Il Signore degli Anelli – La Guerra dei Rohirrim
Riflessione sul film d'animazione di Kenji Kamiyama
La Guerra dei Rohirrim rappresenta un interessante esperimento nell’ambito della saga de Il signore degli anelli. Visivamente affascinante e narrativamente coerente, complessivamente anche più convincente della serie Gli anelli del potere, il film animato – in stile anime, scelta discutibile ma non priva di charme – si inserisce nel franchise grazie a riferimenti espliciti e collegamenti tematici, ma fatica, forse, a essere percepito come parte integrante del mondo che Peter Jackson ha portato sul grande schermo dalle pagine di Tolkien.
Questo, forse, accade perché si basa su accenni e appunti, piuttosto che su una narrazione strutturata. Il risultato è una storia che, pur essendo efficace, potrebbe adattarsi a qualsiasi saga fantasy, senza necessariamente richiamare l’opera originale. O forse anche perché si tratta di una vicenda squisitamente umana, che lascia fuori le razze peculiari come elfi, nani e hobbit e anche gran parte degli elementi fantastici, a esclusione, forse del bestiario.
La recensione potrebbe anche finire qui, se non fosse che la questione dell’equilibrio tra il mondo narrativo e i personaggi iconici è una sfida comune a molti grandi franchise. Quanto è importante il mondo rispetto ai personaggi che lo popolano? Può un universo narrativo prosperare senza gli eroi che lo hanno reso celebre?
Ha senso, in definitiva, un prodotto marchiato Signore degli Anelli senza la presenza di Sauron, Gandalf, Frodo e l’entourage che contraddistingue le iterazioni più note? O meglio, più che avere senso, come lo riconosciamo?
C’è qualche volto noto, è vero. Ma si tratta di comparsate, per lo più verso la fine della pellicola.
Prendiamo Star Wars, per esempio. Le iterazioni recenti, come Rogue One e The Mandalorian, hanno mostrato che è possibile raccontare storie al di fuori della saga degli Skywalker, ma non senza difficoltà. Mentre Rogue One è stato accolto positivamente, ha comunque scelto di legarsi agli elementi più riconoscibili della saga, con apparizioni di Leia e Darth Vader. Andor, invece, ha puntato su un approccio più distante, ottenendo un prodotto di qualità ma che talvolta fatica a essere associato all’universo creato da George Lucas.
Lo stesso dilemma si presenta con Terminator. Arnold Schwarzenegger è stato una presenza costante in quasi tutti i sequel, spesso più per necessità commerciale che per una reale esigenza narrativa. Questo ha impedito al franchise di rinnovarsi e di esplorare altre sfaccettature del suo mondo distopico, tranne forse, nell’ultimissima e abbastanza riuscita serie Terminator: Zero, anche questa animata e anche questa in stile orientale (sarà un trend?). Il pubblico e i produttori faticano a concepire un Terminator senza volti familiari, come quello rassicurante del T-800 di Schwarzy o di almeno uno dei Connor.

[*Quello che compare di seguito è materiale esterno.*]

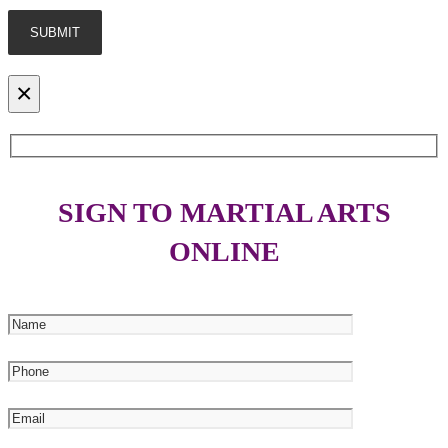
×
SIGN TO MARTIAL ARTS
ONLINE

E che dire degli spin-off? Serie come Gotham o film come Joker dimostrano che è possibile esplorare nuovi punti di vista all’interno di un universo consolidato, ma i risultati sono spesso altalenanti. La presenza tangibile o implicita dell’eroe principale è quasi sempre necessaria per mantenere un senso di coerenza. Batman è un’ombra costante in Gotham, anche se non compare direttamente. E Joker… beh, ha funzionato a metà, crollando miseramente – almeno in termini di gradimento generale – alla prova del primo sequel.
La questione diventa ancora più complessa con i mondi costruiti su scale epiche, come Dune o, appunto, Il signore degli anelli. In questi casi, il mondo è un protagonista a tutti gli effetti, eppure il rischio è di perdere il pubblico se mancano punti di riferimento familiari. La Guerra dei Rohirrim, con un risultato gradevole, ma non del tutto convincente dal punto di vista della crescita del franchise.
Alla base di queste difficoltà c’è un problema teorico che deriva dalla proliferazione di universi condivisi e prodotti crossmediali.
Quando si poteva produrre un film ogni cinque, dieci anni, probabilmente il problema non se lo sarebbe posto nessuno. Se c’era un sequel, era scontato che usasse gli stessi protagonisti del precedente. La tendenza a espandersi nel “mondo narrativo” era decisamente limitata dalle possibilità economiche e tecnologiche.
La capacità di un franchise di espandersi senza snaturarsi richiede un equilibrio delicato tra innovazione e tradizione. Raccontare nuove storie è necessario, ma è altrettanto importante mantenere i tratti distintivi che rendono unico un universo narrativo.